While I hadn’t really set a concrete goal for DAsHA other than “beat ESPN’s player projections so that I could draft more shrewdly than my friends”, I’d say this project was a rousing success. On top of having the best draft out of all my friends (my team is the one on the top in the below image that has sadly taken a turn for the worse),
I learned a lot about estimating probability distributions using Gaussian KDEs (read part one for more details on that) and I had fun hacking a Jupyter notebook into a UI that I could use to help me draft in real-time.
Unfortunately, the end of this story is not a happy one; despite my excellent draft, my record this season is only 5-5. Perhaps for my next project I’ll use some data science to help me with my week over week player projections so I stop leaving my good players on the bench!

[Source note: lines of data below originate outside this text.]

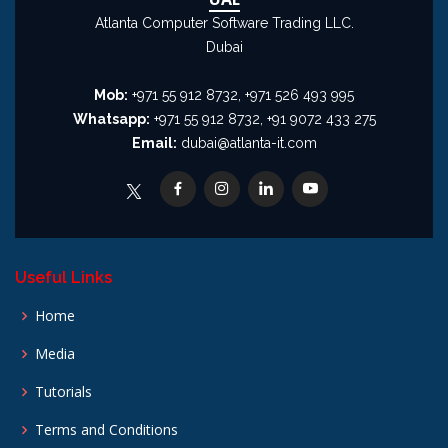
Atlanta Computer Software Trading LLC.
Dubai
Mob:
+971 55 912 8732, +971 526 493 995
Whatsapp:
+971 55 912 8732, +91 9072 433 275
Email:
dubai@atlanta-it.com
Useful Links
Home
Media
Tutorials
Terms and Conditions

For example, if the top RB available now is projected to get 150 points, but the top RB that will be available during your next pick is projected to get 100 points, the marginal score will be 50. However, if the top kicker available this round will also be available next round, the marginal score for drafting that kicker will be 0. In general, you should draft the player with the highest marginal score. ↩
I wanted to include a confidence interval for each player so to represent the upside / downside potential. Depending on my draft position, I could be willing to accept a player with a lower median projection but higher upside as opposed to locking in a player with a higher median point projection, but very low variance. ↩